Enhancing SDT Efficacy of Doxorubicin-Loaded Sonosensitizer Micelles to Overcome Resistance of Cancer Therapy by Optimizing Acoustic Parameters

Abstract

Tumor drug resistance has been reported to be associated with drug efflux in tumor cells. Recently, a noninvasive and safe mechanism, sonodynamic therapy (SDT), has been proposed to be an oxidative stress strategy to potentially overcome drug efflux, but with efficacy limitation. Herein, we propose a systematic strategy for optimizing SDT, especially revealing the key role of acoustics parameters acting in SDT efficiency. A doxorubicin (DOX)-loaded sonosensitive micelle (DPM) mediated “sono-force” combination (chemotherapy and sonodynamic) therapy strategy, named DPCSTs, which was designed for amplifying SDT to augment oxidative stress to overcome drug efflux and induce robust long-term inhibition of tumor development by optimized acoustic parameters. The sub-10 nm size DPM enhanced tumor targeting and renal clearance.

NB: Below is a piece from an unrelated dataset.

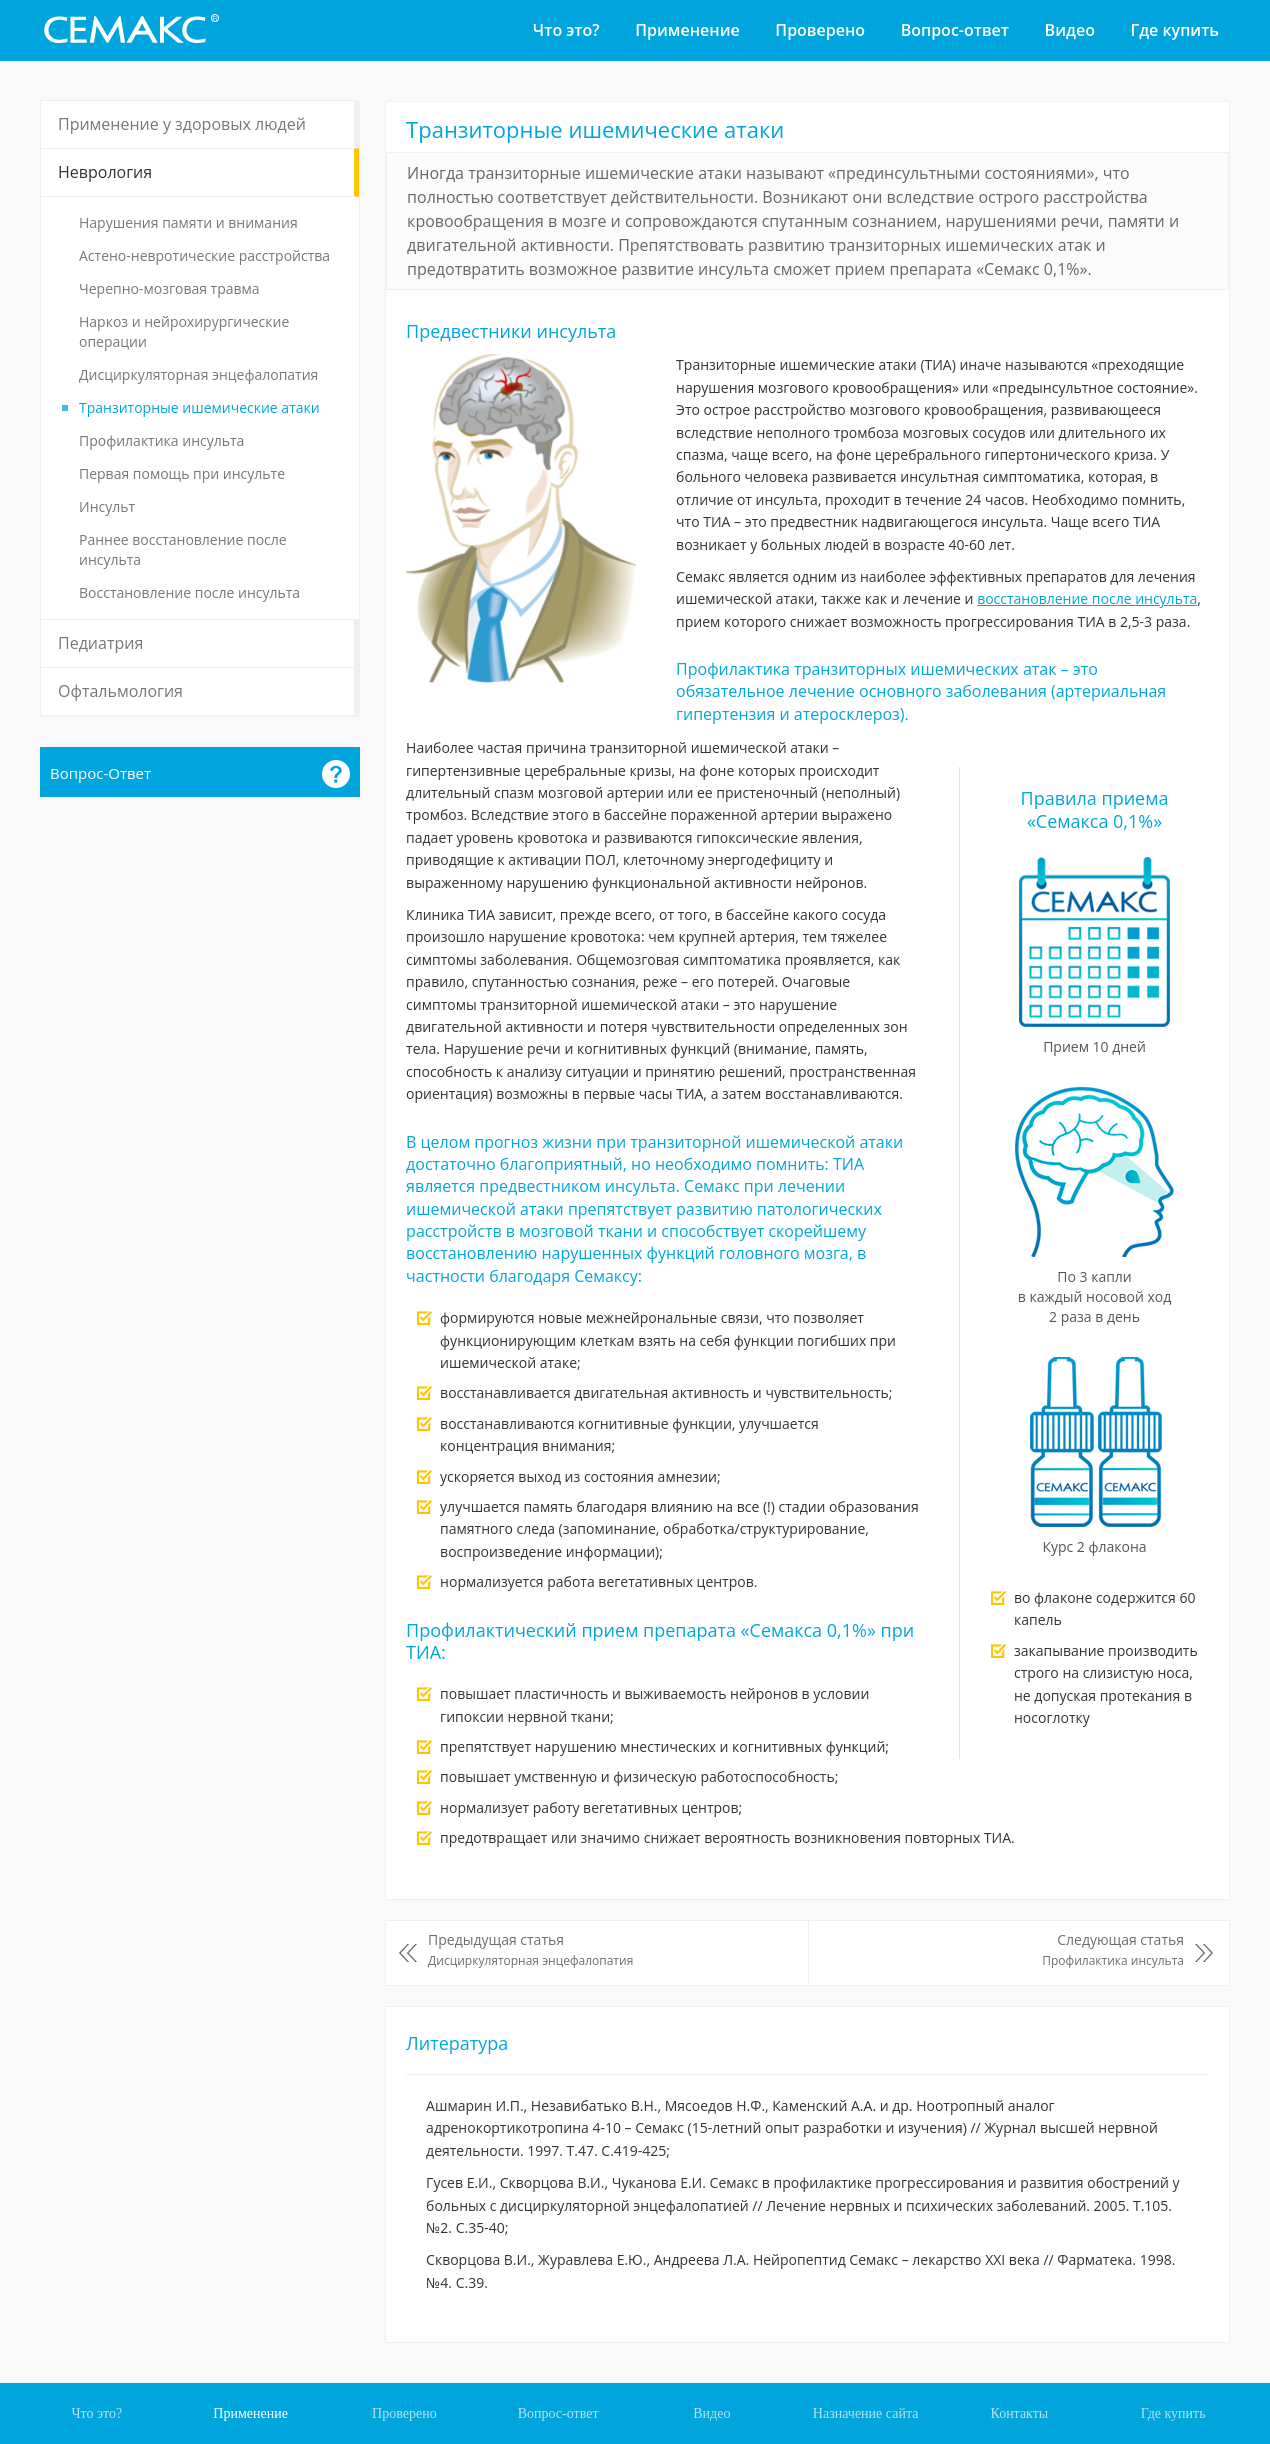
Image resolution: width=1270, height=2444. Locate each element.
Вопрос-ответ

Meanwhile, another important component, doxorubicin, significantly suppressed residual tumors (78.6%) due to “sono-force” augmented oxidative stress reversing drug efflux, finally leading to long-term tumor development limitation in vivo. It is the first time to propose a systematic strategy for optimizing SDT regimens to overcome resistance, which can synergize with chemotherapy to exert long-term tumor development inhibition. We believe that this work will advance SDT-related research to a new level, and improve our understanding of overcoming resistance of targeted cancer therapy.